Segment Start: GIVEN RECORDS
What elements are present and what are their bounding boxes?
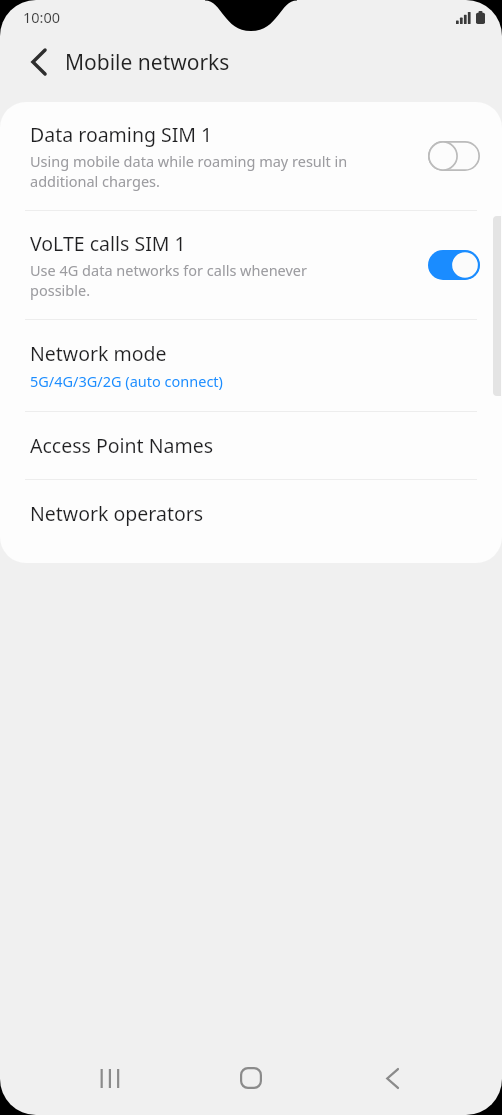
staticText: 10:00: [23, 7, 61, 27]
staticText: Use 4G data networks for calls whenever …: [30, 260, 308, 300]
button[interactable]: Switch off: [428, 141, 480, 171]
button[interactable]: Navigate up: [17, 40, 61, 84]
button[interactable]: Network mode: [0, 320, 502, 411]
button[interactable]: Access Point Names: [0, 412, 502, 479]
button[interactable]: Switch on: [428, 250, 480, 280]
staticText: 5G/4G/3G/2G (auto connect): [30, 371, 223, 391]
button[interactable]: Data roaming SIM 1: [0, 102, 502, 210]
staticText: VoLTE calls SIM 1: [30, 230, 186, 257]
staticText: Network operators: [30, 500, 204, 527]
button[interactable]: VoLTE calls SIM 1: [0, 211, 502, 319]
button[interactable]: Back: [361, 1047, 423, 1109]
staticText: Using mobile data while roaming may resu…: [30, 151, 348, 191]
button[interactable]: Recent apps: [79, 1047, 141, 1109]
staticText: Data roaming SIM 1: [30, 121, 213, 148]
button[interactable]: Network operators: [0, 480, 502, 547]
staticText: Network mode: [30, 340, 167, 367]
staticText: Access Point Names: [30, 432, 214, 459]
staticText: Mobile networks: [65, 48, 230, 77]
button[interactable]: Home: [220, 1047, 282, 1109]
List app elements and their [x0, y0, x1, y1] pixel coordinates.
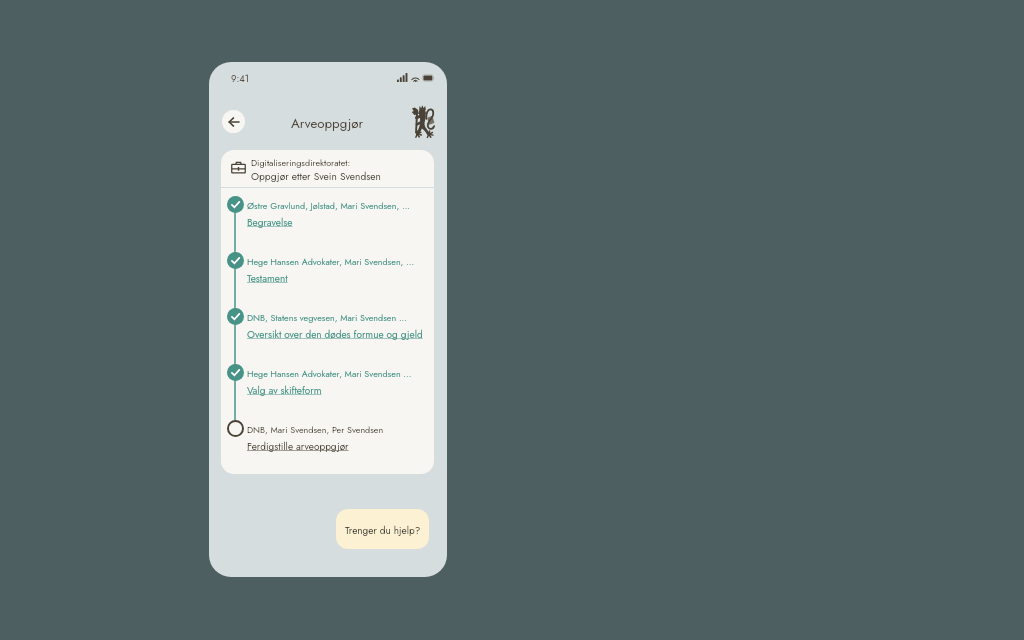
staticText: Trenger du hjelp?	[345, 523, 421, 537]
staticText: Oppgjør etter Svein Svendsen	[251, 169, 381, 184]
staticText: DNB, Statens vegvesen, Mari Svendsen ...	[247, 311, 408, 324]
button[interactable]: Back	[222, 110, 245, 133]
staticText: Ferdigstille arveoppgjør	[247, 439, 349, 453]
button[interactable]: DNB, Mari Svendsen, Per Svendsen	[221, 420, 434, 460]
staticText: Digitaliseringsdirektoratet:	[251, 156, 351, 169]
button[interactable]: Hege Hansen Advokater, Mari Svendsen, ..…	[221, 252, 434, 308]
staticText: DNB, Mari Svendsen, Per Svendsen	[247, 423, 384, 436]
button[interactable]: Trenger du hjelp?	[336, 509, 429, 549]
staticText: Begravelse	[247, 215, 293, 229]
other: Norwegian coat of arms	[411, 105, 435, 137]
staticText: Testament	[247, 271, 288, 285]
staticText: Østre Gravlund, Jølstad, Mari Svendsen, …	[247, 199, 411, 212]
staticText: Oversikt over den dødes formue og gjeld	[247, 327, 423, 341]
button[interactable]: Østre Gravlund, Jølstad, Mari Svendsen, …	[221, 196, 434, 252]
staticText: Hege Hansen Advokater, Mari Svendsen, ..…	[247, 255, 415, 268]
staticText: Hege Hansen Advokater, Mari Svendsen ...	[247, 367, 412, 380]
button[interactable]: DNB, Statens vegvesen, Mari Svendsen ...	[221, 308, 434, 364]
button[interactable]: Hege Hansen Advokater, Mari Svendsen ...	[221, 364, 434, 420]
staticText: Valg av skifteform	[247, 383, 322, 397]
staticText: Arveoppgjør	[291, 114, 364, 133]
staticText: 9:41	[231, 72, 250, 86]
Segment End: GIVEN RECORDS
Segment Start: GIVEN RECORDS
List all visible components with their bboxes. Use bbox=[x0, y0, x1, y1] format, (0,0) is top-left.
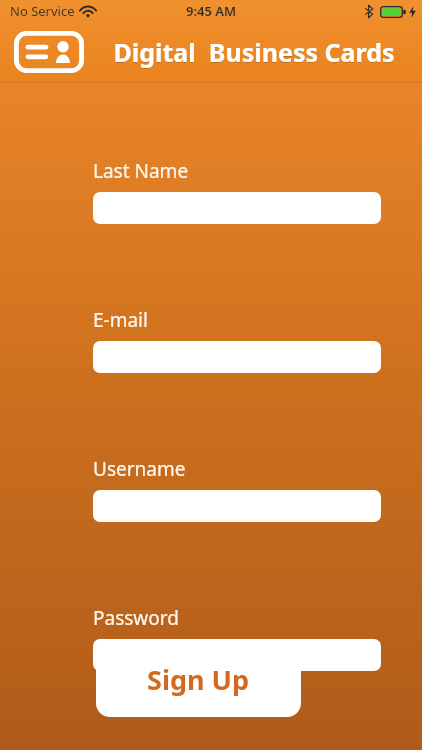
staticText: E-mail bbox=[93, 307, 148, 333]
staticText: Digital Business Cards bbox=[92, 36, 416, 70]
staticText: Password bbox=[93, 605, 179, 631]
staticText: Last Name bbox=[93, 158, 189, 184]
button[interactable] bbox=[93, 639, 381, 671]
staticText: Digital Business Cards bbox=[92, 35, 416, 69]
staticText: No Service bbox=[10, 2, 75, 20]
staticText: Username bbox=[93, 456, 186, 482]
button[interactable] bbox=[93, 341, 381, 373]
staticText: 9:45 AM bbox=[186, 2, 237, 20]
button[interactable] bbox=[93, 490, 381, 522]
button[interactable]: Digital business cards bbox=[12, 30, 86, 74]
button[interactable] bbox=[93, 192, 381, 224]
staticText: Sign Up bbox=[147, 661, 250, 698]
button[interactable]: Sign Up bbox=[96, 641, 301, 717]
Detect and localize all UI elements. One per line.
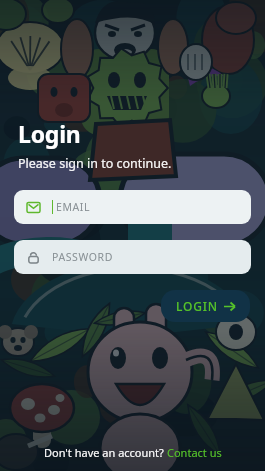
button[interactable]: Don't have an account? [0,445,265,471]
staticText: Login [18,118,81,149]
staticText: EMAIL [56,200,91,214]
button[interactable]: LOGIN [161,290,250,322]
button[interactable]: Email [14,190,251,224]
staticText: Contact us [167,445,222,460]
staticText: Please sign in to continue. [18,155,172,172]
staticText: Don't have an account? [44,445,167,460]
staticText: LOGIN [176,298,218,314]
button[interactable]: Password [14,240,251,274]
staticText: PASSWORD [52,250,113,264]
Segment End: GIVEN RECORDS
■ WORK REQUIRED ■
Count each line above in which the string "List" appears, then state only the total.

■ TASK RESPONSE ■
2